Он решил задержаться перед этой картиной. Надпись под ней гласила: "Портрет Филиппа IV в коричневом костюме с серебром". В узком кругу знатоков она была известна как "Серебряный Филипп". На портрете был изображен молодой человек благородной наружности, хоть и далеко не красавец; лицо его обрамляли длинные золотистые локоны, а взгляд выдавал то самое беспокойство, свойственное людям, которые пытаются скрыть свой страх под маской величия. Судьба взвалила на его слабые неопытные плечи слишком тяжелый груз. На портрете Филипп IV одет в дублет и коричневые панталоны, вышитые серебром. Отсюда и прозвище "Серебряный Филипп", под которым картина обрела известность. Затянутая в перчатку рука молодецким жестом касается рукояти шпаги; в другой руке он держит сложенный лист бумаги, на котором написано имя художника: Диего де Сильва.

Веласкес приехал в Мадрид в 1622 году в свите своего соотечественника, герцога де Оливареса, через год после восшествия на престол Филиппа IV. Веласкесу было двадцать четыре года - на шесть лет больше, чем королю - и он уже превосходно владел техникой живописи, хоть еще и в несколько провинциальной манере. Посмотрев работы начинающего художника, Филипп IV, будучи профаном в государственных делах, но никак не в искусстве, сразу понял, что перед ним - гений и, не обращая внимания на возражения знатоков, решил заказать этому самонадеянному и ленивому молодому человеку свой портрет, а также портреты членов своей семьи, чрезвычайно оскорбив всех признанных художников того времени. Этим он обессмертил свое имя, навсегда оставшись в памяти потомков. Возможно, между этими двумя людьми существовали определенные отношения, выходившие за рамки дворцового этикета.

Но в запутанном мире придворных интриг король всегда без колебаний поддерживал своего любимого художника. Оба много десятилетий провели в одиночестве, их судьбы пересеклись. Боги даровали Филиппу IV всю мыслимую власть, но он интересовался лишь искусством. Веласкес обладал даром, который сделал его одним из величайших художников, но жаждал лишь получить немного власти.
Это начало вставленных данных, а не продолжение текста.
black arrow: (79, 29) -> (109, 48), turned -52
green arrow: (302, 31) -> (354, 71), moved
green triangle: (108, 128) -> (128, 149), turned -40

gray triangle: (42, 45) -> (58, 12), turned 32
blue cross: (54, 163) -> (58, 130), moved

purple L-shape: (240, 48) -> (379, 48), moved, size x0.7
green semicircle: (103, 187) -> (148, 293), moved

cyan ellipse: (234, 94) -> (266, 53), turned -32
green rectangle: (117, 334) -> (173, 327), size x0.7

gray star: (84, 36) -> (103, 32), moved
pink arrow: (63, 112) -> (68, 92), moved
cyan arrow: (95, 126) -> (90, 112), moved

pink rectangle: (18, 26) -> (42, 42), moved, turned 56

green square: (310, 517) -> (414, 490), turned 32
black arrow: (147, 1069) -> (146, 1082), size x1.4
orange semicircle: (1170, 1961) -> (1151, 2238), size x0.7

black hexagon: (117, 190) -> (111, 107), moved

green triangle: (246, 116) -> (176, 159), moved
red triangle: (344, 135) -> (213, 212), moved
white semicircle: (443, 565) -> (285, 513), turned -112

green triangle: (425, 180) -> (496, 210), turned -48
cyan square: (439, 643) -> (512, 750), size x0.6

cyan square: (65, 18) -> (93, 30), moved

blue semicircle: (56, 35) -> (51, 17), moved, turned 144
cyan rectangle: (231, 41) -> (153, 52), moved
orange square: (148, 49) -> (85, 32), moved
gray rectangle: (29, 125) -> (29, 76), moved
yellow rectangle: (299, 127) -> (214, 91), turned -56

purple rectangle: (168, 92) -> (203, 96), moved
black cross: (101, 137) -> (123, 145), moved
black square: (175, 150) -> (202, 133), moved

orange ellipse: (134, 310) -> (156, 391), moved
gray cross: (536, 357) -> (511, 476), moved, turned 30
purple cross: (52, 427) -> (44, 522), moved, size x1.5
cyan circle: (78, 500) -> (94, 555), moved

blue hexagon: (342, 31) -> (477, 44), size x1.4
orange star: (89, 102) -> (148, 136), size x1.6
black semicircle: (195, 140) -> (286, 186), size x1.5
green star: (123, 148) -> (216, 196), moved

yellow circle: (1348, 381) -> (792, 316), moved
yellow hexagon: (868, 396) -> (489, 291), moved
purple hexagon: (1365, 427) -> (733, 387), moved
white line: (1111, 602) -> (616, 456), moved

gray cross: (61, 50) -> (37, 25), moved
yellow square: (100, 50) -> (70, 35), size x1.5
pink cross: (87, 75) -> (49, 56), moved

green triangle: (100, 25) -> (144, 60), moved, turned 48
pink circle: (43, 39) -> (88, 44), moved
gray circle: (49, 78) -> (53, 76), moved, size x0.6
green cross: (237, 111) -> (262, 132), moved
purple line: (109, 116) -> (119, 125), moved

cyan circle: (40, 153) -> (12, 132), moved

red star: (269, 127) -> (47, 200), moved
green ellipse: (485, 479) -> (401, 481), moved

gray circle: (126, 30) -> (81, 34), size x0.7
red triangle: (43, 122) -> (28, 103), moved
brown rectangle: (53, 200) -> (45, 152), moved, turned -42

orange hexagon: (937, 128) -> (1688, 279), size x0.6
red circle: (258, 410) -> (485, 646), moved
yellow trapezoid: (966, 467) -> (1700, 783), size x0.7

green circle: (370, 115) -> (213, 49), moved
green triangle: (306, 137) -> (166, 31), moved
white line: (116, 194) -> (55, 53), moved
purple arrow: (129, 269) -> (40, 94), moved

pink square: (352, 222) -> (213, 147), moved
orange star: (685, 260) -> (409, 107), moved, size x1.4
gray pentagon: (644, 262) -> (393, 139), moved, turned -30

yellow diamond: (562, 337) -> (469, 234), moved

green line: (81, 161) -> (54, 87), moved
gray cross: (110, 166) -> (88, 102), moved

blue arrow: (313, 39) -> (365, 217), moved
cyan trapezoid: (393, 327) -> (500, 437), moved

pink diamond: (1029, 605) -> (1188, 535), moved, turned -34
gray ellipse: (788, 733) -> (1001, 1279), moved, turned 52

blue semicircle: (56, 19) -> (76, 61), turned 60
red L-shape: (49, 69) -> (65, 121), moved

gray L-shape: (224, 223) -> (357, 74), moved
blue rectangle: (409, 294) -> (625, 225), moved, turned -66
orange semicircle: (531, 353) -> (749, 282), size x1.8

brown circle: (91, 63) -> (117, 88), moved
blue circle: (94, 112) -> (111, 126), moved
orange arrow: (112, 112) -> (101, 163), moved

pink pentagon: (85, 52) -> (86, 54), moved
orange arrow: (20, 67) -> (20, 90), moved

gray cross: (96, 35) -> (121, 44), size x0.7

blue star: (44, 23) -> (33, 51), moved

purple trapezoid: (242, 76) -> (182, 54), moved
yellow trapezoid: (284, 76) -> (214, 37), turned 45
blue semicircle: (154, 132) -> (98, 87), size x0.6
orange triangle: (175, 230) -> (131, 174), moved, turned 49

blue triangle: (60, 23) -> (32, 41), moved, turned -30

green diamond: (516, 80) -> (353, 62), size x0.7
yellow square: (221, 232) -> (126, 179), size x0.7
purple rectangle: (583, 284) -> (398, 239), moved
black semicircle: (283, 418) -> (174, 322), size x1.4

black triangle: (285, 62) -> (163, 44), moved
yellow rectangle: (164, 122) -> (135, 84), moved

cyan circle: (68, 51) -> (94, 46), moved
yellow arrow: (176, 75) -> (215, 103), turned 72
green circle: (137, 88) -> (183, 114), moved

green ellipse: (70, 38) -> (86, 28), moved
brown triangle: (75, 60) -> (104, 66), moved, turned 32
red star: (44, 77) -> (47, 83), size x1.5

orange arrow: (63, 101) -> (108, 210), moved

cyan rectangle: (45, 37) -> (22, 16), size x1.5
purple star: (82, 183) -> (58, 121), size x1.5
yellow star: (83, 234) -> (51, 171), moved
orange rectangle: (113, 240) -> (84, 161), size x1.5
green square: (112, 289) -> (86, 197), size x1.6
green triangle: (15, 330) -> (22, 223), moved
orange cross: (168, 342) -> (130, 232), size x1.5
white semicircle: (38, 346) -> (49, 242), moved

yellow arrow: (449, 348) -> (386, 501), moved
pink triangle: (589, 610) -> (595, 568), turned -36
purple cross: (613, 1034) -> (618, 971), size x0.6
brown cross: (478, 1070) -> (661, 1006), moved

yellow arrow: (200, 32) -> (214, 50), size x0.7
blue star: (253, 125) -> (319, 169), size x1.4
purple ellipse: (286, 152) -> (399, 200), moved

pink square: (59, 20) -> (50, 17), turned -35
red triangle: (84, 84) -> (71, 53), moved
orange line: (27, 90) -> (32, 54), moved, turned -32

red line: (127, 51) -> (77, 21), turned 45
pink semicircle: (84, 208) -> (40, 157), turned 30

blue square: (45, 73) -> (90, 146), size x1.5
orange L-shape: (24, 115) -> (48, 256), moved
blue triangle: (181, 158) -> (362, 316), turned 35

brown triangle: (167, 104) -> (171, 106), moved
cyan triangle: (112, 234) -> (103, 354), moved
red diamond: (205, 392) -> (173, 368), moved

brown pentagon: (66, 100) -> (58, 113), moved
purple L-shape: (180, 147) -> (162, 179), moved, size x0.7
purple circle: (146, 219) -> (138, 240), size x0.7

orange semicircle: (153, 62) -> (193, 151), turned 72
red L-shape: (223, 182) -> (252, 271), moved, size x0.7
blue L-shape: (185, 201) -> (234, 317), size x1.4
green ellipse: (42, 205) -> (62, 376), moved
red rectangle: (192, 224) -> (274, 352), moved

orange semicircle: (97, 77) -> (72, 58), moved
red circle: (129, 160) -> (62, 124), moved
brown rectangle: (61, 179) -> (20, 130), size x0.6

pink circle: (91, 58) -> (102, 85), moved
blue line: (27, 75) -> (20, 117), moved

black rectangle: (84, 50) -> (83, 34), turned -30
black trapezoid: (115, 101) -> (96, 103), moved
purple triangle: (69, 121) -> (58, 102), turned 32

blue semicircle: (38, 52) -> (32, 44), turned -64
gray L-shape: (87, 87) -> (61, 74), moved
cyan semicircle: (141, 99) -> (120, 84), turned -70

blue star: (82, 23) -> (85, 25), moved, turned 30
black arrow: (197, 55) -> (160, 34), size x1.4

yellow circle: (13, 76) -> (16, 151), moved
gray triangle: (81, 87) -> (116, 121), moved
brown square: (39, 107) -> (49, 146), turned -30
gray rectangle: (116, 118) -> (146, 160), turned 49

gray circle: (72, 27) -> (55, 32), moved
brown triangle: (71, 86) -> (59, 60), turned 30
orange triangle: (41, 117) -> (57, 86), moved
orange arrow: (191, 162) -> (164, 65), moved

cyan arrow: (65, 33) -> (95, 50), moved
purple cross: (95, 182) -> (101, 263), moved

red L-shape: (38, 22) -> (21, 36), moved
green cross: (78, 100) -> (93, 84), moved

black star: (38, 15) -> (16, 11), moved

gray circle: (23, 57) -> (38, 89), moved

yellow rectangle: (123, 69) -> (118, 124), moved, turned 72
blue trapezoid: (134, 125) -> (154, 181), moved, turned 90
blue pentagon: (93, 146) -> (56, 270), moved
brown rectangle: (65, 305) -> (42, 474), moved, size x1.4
Под конец оба осуществили свои мечты.

Филипп IV после своей смерти оставил страну в руинах, разрушающуюся империю и болезненного наследника, которому суждено будет положить конец династии Габсбургов, но зато подарил Испании самое удивительное собрание живописи в мире. Веласкес подчинил искусство своему стремлению получить место при дворе, имея в наличии только талант. Он писал мало и без особого желания, покоряясь воле короля и чтобы доставить ему удовольствие, с единственной целью - заслужить продвижение по социальной лестнице. Под конец жизни он получил заветный герб.

В том же зале и на той же стене, в нескольких метрах от великолепной картины висел другой портрет Филиппа IV, тоже работы Веласкеса. Между написанием первого и второго прошло тридцать лет. Первая картина была размером почти два метра в высоту и один с небольшим в ширину и показывала монарха в полный рост. Вторая была всего полметра в ширину, на ней изображалась лишь голова на темном фоне и только намек на дублет. Конечно, черты лица на обоих портретах те же самые, но на этом лицо бледное и матовое, щеки и подбородок слегка провисли, под грустными глазами мешки, а взгляд потухший.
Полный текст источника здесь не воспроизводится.